What you are asked to do:
Look below for the line that contains "compromis ?", then copy it and each following line exactly, through and including the line that contains "structurels à long".

------------------------

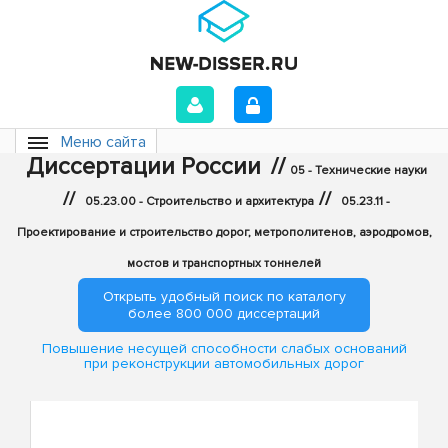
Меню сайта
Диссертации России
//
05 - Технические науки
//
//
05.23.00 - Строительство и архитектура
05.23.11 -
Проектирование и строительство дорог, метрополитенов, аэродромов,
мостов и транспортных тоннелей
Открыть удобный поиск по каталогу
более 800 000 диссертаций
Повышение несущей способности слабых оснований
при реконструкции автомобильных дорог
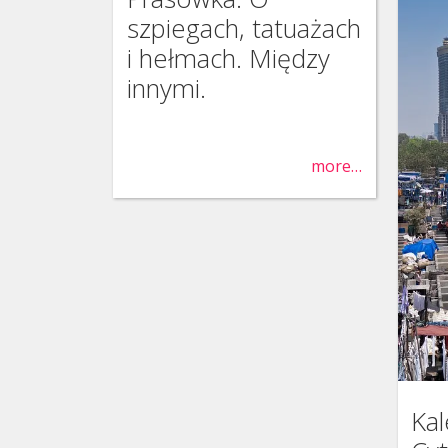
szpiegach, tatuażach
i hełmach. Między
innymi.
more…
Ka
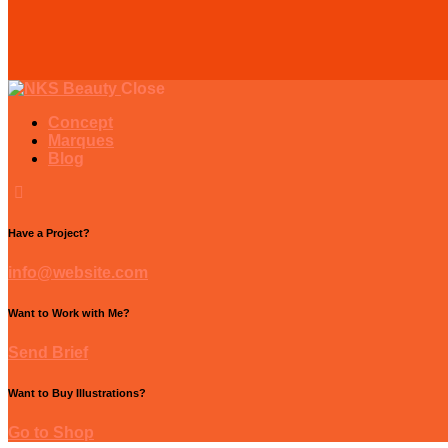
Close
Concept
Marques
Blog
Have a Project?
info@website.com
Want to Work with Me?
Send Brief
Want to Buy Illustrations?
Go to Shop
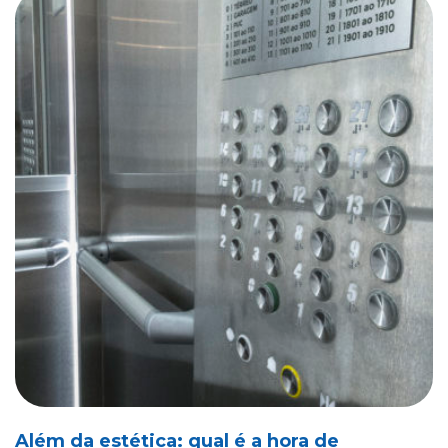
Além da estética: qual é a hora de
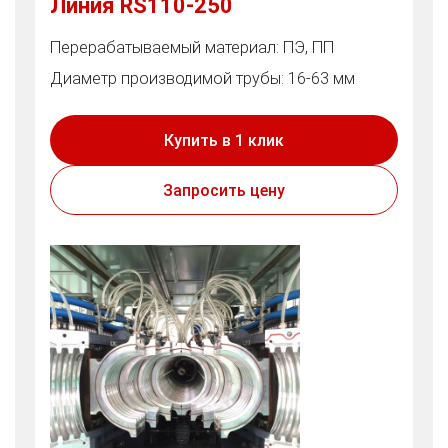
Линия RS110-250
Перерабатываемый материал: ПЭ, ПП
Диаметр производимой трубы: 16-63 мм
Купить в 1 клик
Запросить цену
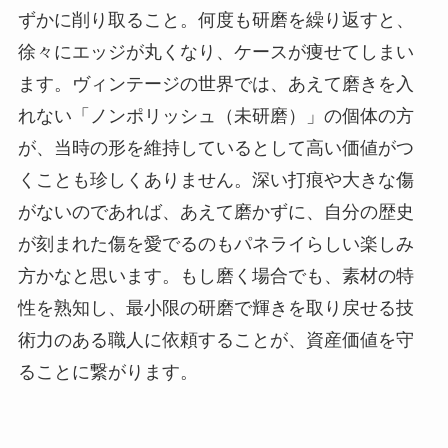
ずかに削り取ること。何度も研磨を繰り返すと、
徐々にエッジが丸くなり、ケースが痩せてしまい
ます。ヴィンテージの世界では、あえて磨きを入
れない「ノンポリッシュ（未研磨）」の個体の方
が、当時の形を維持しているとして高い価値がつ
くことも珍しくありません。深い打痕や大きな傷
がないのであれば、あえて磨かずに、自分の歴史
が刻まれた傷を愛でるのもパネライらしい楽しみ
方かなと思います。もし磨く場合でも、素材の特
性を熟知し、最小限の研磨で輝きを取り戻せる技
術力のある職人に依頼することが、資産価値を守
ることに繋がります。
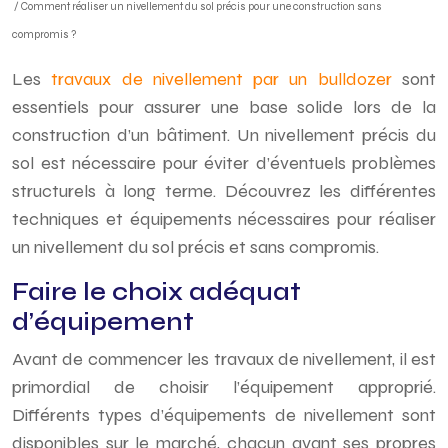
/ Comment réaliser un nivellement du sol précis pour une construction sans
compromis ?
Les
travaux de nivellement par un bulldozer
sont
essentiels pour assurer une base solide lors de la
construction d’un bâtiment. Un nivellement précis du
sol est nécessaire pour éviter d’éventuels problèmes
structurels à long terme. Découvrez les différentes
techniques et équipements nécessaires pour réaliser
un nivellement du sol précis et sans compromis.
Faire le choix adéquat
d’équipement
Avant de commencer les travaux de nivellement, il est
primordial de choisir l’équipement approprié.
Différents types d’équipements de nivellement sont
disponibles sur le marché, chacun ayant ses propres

------------------------

Response to the exercise:
compromis ?
Les
travaux de nivellement par un bulldozer
sont
essentiels pour assurer une base solide lors de la
construction d’un bâtiment. Un nivellement précis du
sol est nécessaire pour éviter d’éventuels problèmes
structurels à long terme. Découvrez les différentes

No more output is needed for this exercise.